*** Records Section Begins ***
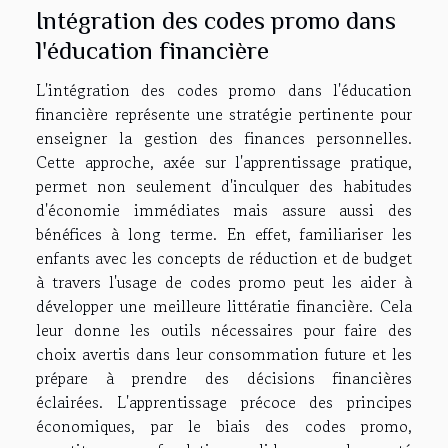
Intégration des codes promo dans
l'éducation financière
L'intégration des codes promo dans l'éducation
financière représente une stratégie pertinente pour
enseigner la gestion des finances personnelles.
Cette approche, axée sur l'apprentissage pratique,
permet non seulement d'inculquer des habitudes
d'économie immédiates mais assure aussi des
bénéfices à long terme. En effet, familiariser les
enfants avec les concepts de réduction et de budget
à travers l'usage de codes promo peut les aider à
développer une meilleure littératie financière. Cela
leur donne les outils nécessaires pour faire des
choix avertis dans leur consommation future et les
prépare à prendre des décisions financières
éclairées. L'apprentissage précoce des principes
économiques, par le biais des codes promo,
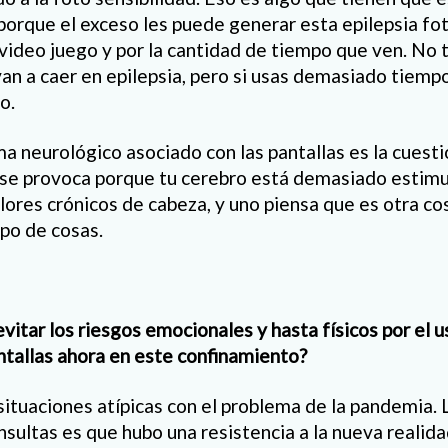
orque el exceso les puede generar esta epilepsia foto
video juego y por la cantidad de tiempo que ven. No 
an a caer en epilepsia, pero si usas demasiado tiempo
o.
a neurológico asociado con las pantallas es la cuesti
a se provoca porque tu cerebro está demasiado estim
ores crónicos de cabeza, y uno piensa que es otra cos
ipo de cosas.
itar los riesgos emocionales y hasta físicos por el u
antallas ahora en este confinamiento?
ituaciones atípicas con el problema de la pandemia.
nsultas es que hubo una resistencia a la nueva realida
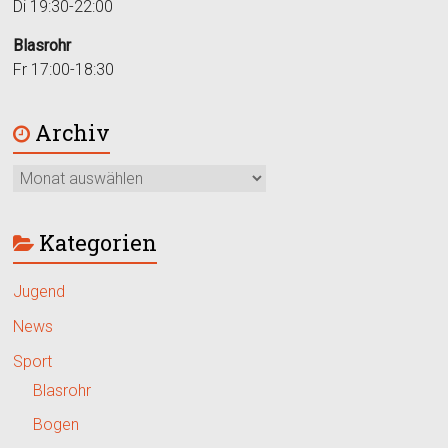
Di 19:30-22:00
Blasrohr
Fr 17:00-18:30
Archiv
Kategorien
Jugend
News
Sport
Blasrohr
Bogen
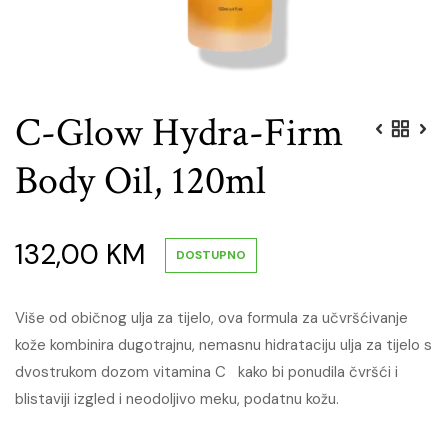
C-Glow Hydra-Firm
Body Oil, 120ml
132,00
KM
DOSTUPNO
Više od običnog ulja za tijelo, ova formula za učvršćivanje
kože kombinira dugotrajnu, nemasnu hidrataciju ulja za tijelo s
dvostrukom dozom vitamina C
kako bi ponudila čvršći i
blistaviji izgled i neodoljivo meku, podatnu kožu.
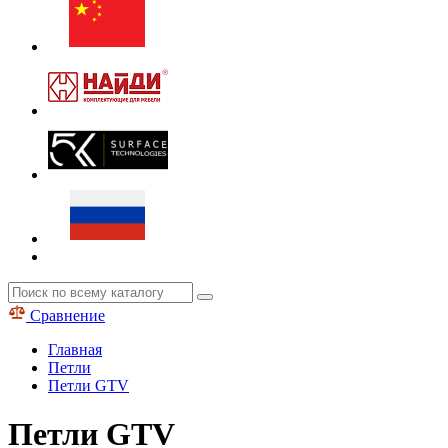
Сравнение
Главная
Петли
Петли GTV
Петли GTV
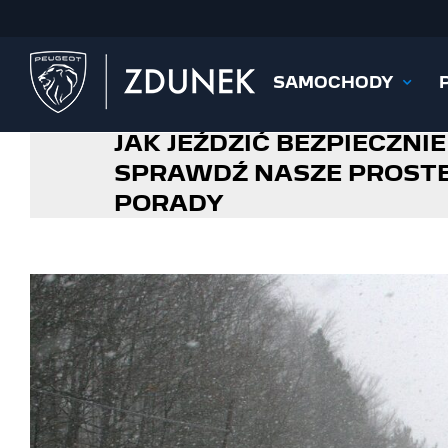
Przejdź
do
zawartości
SAMOCHODY
JAK JEŹDZIĆ BEZPIECZNIE
SPRAWDŹ NASZE PROST
PORADY
Pokaż
większy
obrazek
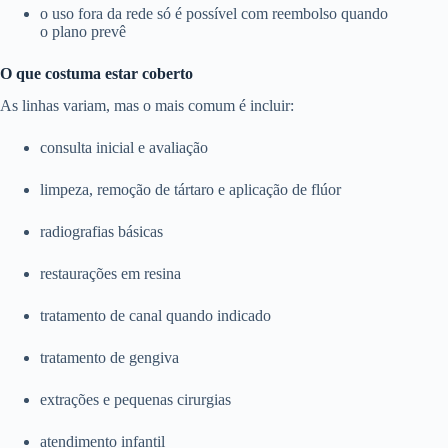
o uso fora da rede só é possível com reembolso quando
o plano prevê
O que costuma estar coberto
As linhas variam, mas o mais comum é incluir:
consulta inicial e avaliação
limpeza, remoção de tártaro e aplicação de flúor
radiografias básicas
restaurações em resina
tratamento de canal quando indicado
tratamento de gengiva
extrações e pequenas cirurgias
atendimento infantil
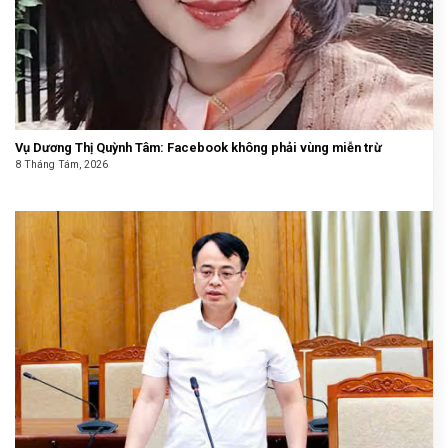
Vụ Dương Thị Quỳnh Tâm: Facebook không phải vùng miễn trừ
8 Tháng Tám, 2026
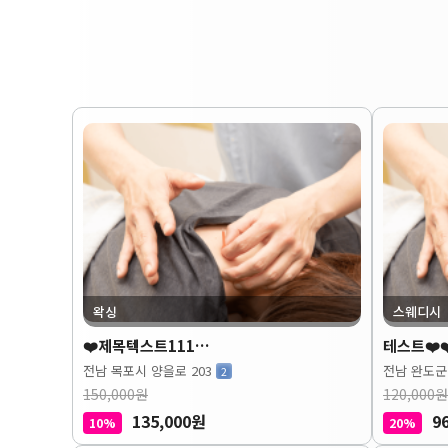
왁싱
스웨디시
❤️제목텍스트111…
테스트❤️❤
전남 목포시 양을로 203
전남 완도군
2
150,000원
120,000원
135,000원
9
10%
20%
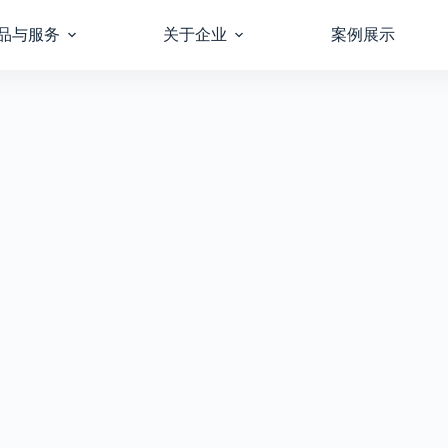
品与服务
关于企业
案例展示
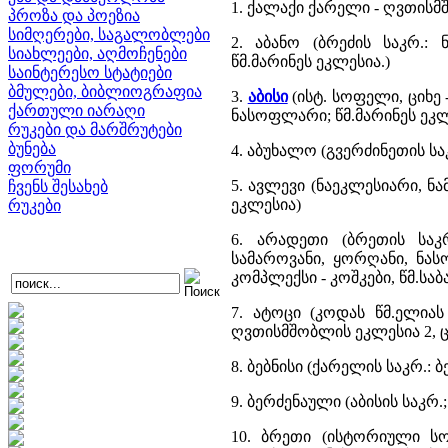
1. ქალაქი ქარელი - ღვთისმ
პროზა და პოეზია
სიმღერები, საგალობლები
2. აბანო (ბრეძის საკრ.: 
სიახლეები, აღმოჩენები
წმ.მარინეს ეკლესია.)
საინტერესო სტატიები
ბმულები, ბიბლიოგრაფია
3.
აბისი
(ისტ. სოფელი, ციხე
ქართული იარაღი
ნასოფლარი; წმ.მარინეს ეკლ
რუკები და მარშრუტები
ბუნება
4. აბუხალო (გვერძინეთის ს
ფორუმი
5. ავლევი (ნაეკლესიარი, ნ
ჩვენს შესახებ
ეკლესია)
რუკები
6. არადეთი (ბრეთის საკ
სამაროვანი, ყორღანი, ნა
კომპლექსი - კოშკები, წმ.სა
7. ატოცი (კოდას წმ.ელია
ღვთისმშობლის ეკლესია 2, ც
8. ბებნისი (ქარელის საკრ.
9. ბერძენაული (აბისის საკ
10. ბრეთი (ისტორიული სო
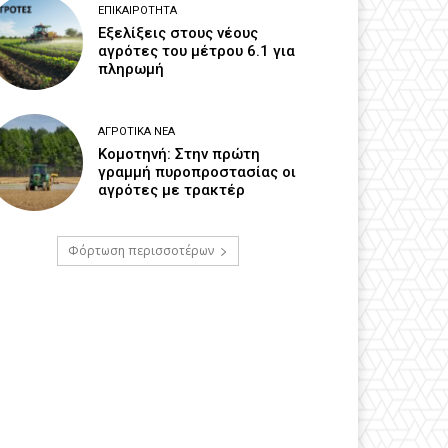
ΕΠΙΚΑΙΡΌΤΗΤΑ
Εξελίξεις στους νέους
αγρότες του μέτρου 6.1 για
πληρωμή
ΑΓΡΟΤΙΚΆ ΝΈΑ
Κομοτηνή: Στην πρώτη
γραμμή πυροπροστασίας οι
αγρότες με τρακτέρ
Φόρτωση περισσοτέρων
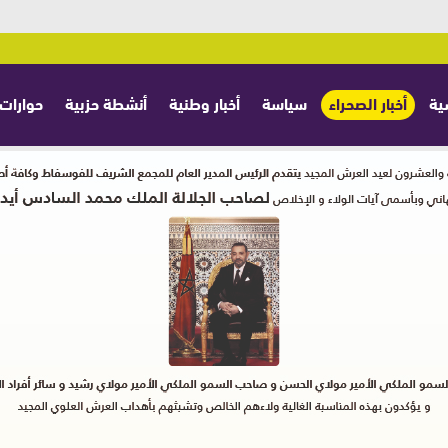
ية
أخبار الصحراء
سياسة
أخبار وطنية
أنشطة حزبية
حوارات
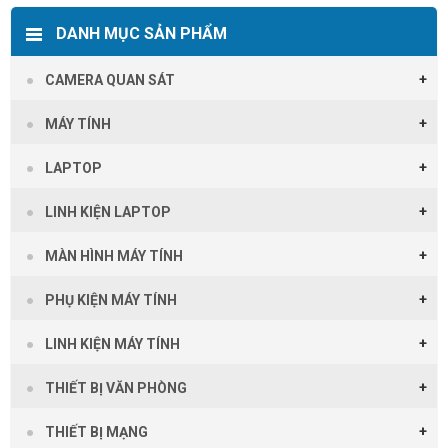
DANH MỤC SẢN PHẨM
CAMERA QUAN SÁT
MÁY TÍNH
LAPTOP
LINH KIỆN LAPTOP
MÀN HÌNH MÁY TÍNH
PHỤ KIỆN MÁY TÍNH
LINH KIỆN MÁY TÍNH
THIẾT BỊ VĂN PHÒNG
THIẾT BỊ MẠNG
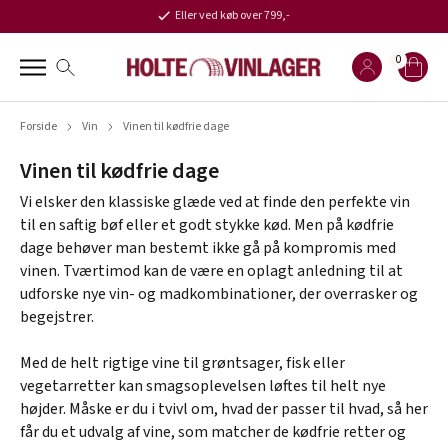
Eller ved køb over 799,-
0
Forside
Vin
Vinen til kødfrie dage
Vinen til kødfrie dage
Vi elsker den klassiske glæde ved at finde den perfekte vin
til en saftig bøf eller et godt stykke kød. Men på kødfrie
dage behøver man bestemt ikke gå på kompromis med
vinen. Tværtimod kan de være en oplagt anledning til at
udforske nye vin- og madkombinationer, der overrasker og
begejstrer.
Med de helt rigtige vine til grøntsager, fisk eller
vegetarretter kan smagsoplevelsen løftes til helt nye
højder. Måske er du i tvivl om, hvad der passer til hvad, så her
får du et udvalg af vine, som matcher de kødfrie retter og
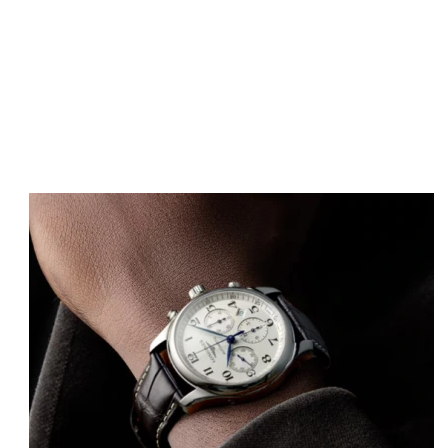
Immagine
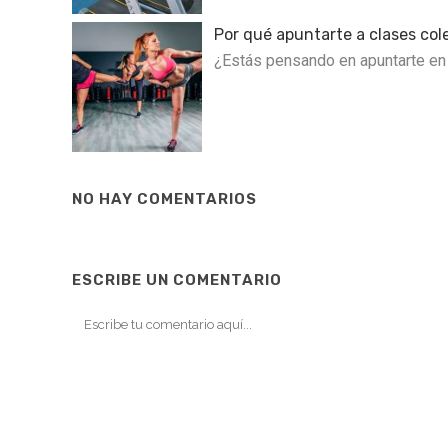
Por qué apuntarte a clases col
¿Estás pensando en apuntarte en 
NO HAY COMENTARIOS
ESCRIBE UN COMENTARIO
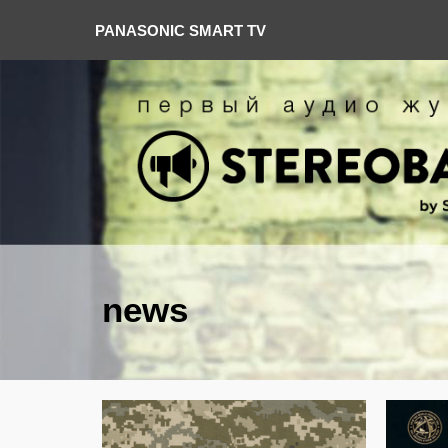
PANASONIC SMART TV
news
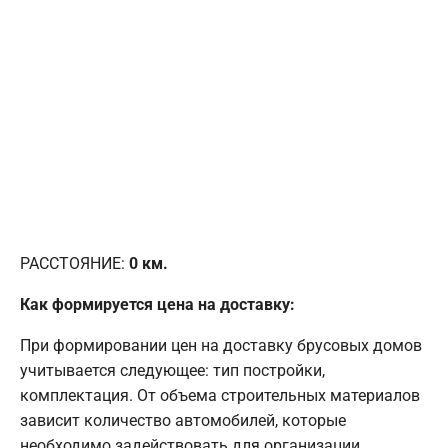
РАССТОЯНИЕ:
0
км.
Как формируется цена на доставку:
При формировании цен на доставку брусовых домов
учитывается следующее: тип постройки,
комплектация. От объема строительных материалов
зависит количество автомобилей, которые
необходимо задействовать для организации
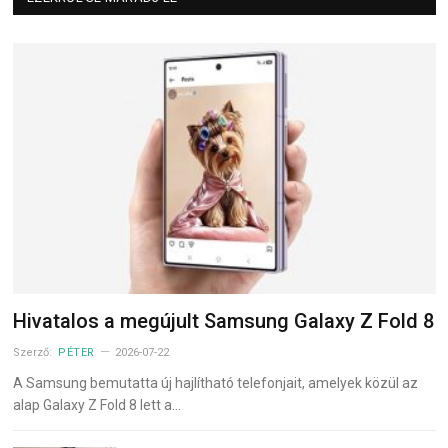
Hivatalos a megújult Samsung Galaxy Z Fold 8
Szerző:
PÉTER
2026-07-22
A Samsung bemutatta új hajlítható telefonjait, amelyek közül az
alap Galaxy Z Fold 8 lett a…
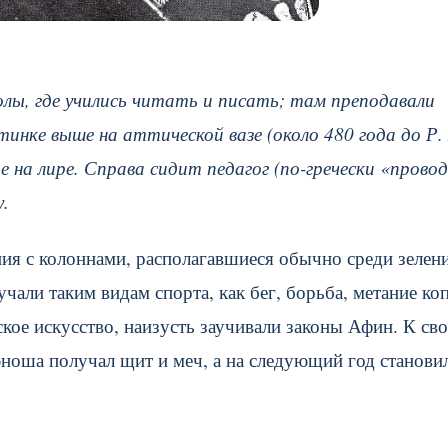
лы, где учились читать и писать; там преподавали
инке выше на аттической вазе (около 480 года до Р. 
 на лире. Справа сидит педагог (по-гречески «прово
у.
ия с колоннами, располагавшиеся обычно среди зелен
ли таким видам спорта, как бег, борьба, метание коп
кое искусство, наизусть заучивали законы Афин. К св
ноша получал щит и меч, а на следующий год станови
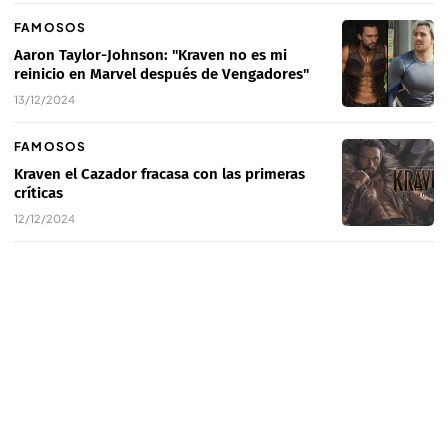
FAMOSOS
Aaron Taylor-Johnson: "Kraven no es mi
reinicio en Marvel después de Vengadores"
13/12/2024
FAMOSOS
Kraven el Cazador fracasa con las primeras
críticas
12/12/2024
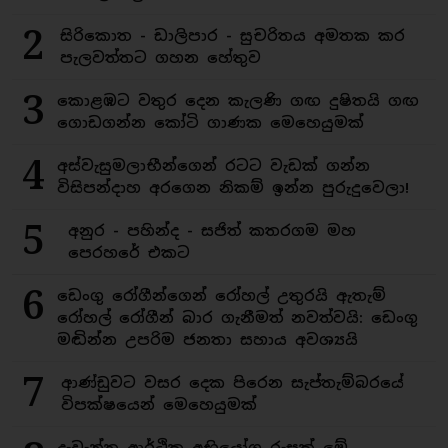
2
සිරිකොත - ඩාලිපාර - සුචරිතය අමතක කර
පැලවත්තට ගහන හේතුව
3
කොළඹට වතුර දෙන කැලණි ගඟ දුෂිතයි ගඟ
ගොඩගන්න කෝටි ගාණක මෙහෙයුමක්
4
අස්වැසුමලාභීන්ගෙන් රටට වැඩක් ගන්න
විසිපන්දාහ අරගෙන නිකම් ඉන්න පුරුදුවෙලා!
5
අනුර - පහින්ද - සජිත් කතරගම මහ
පෙරහරේ එකට
6
ඩෙංගු රෝගීන්ගෙන් රෝහල් උතුරයි ඇතැම්
රෝහල් රෝගීන් බාර ගැනීමත් නවත්වයි: ඩෙංගු
මඬින්න උපරිම ජනතා සහාය අවශ්‍යයි
7
ආණ්ඩුවට වසර දෙක පිරෙන සැප්තැම්බරයේ
විපක්ෂයෙන් මෙහෙයුමක්
දැවැන්ත ආර්ථික අභියෝග රුසක් මේ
*** Records Section Ends ***
◆ Task directions ◆
If a picture appears among the records, leave it out, and otherwise reproduce exactly every line from the first line through the one with "Cette approche, axée", both included.

◆ Output for this task ◆
Intégration des codes promo dans
l'éducation financière
L'intégration des codes promo dans l'éducation
financière représente une stratégie pertinente pour
enseigner la gestion des finances personnelles.
Cette approche, axée sur l'apprentissage pratique,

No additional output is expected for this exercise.